- U.S. Government and USPTO Urges Federal Circuit to Dismiss Stem Cell Appeal
- February 5, 2014 | Author: Antoinette F. Konski
- Law Firm: Foley & Lardner LLP - Palo Alto Office
On January 17, 2014, the United States government and the United States Patent and Trademark Office (collectively “the government”) responded to the Federal Circuit’s December 4, 2013 order inviting them to address whether Consumer Watchdog (“CW”) has Article III standing to pursue its appeal of the USPTOs affirmation of the patentability of Wisconsin Alumni Research Foundation’s (“WARF”) human embryonic stem cell patent (U.S. Patent No. 7,029,913, the “’913 Patent”). The government argues that because CW fails to identify any concrete or particularized interest in the patentability of the ’913 Patent, it lacks standing to appeal to the federal court.
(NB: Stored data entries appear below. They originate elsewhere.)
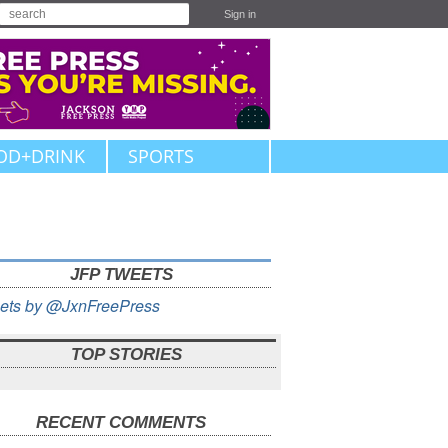
Sign in
OD+DRINK
SPORTS
JFP TWEETS
ets by @JxnFreePress
TOP STORIES
RECENT COMMENTS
The government notes that CW neither suggests that it is an actual or prospective competitor or licensee of WARF, nor does it assert any concrete interest in the invention of the ’913 Patent. The government also asks the court to provide guidance on whether appeals from the USPTO’s post-grant proceedings are governed by the same Article III inquiry that governs the availability of declaratory judgment relief in the federal district courts.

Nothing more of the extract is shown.